- **Activity**
Scan the records for the line containing "Πόλεμος Ουκρανίας Ρωσίας"; extract it and all later lines, verbatim, through the end, and nothing before it.

- **Exercise materials**

■ ■ ■ ■

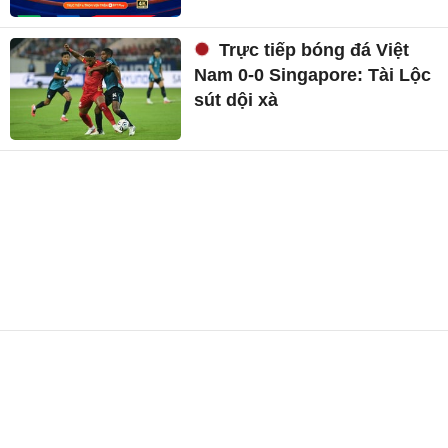
Trực tiếp bóng đá Việt
Nam 0-0 Singapore: Tài Lộc
sút dội xà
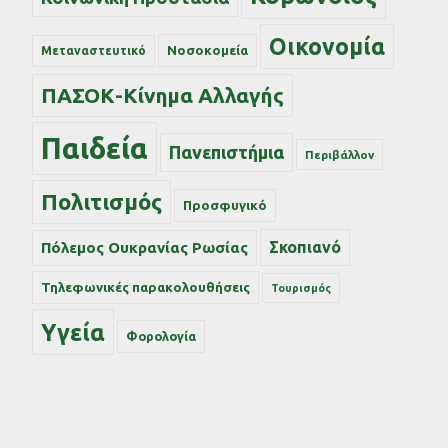
Οικονομία
Νοσοκομεία
Μεταναστευτικό
ΠΑΣΟΚ-Κίνημα Αλλαγής
Παιδεία
Πανεπιστήμια
Περιβάλλον
Πολιτισμός
Προσφυγικό
Σκοπιανό
Πόλεμος Ουκρανίας Ρωσίας
Τηλεφωνικές παρακολουθήσεις
Τουρισμός
Υγεία
Φορολογία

■ ■ ■ ■

- **Reply to the task**
Πόλεμος Ουκρανίας Ρωσίας
Τηλεφωνικές παρακολουθήσεις
Τουρισμός
Υγεία
Φορολογία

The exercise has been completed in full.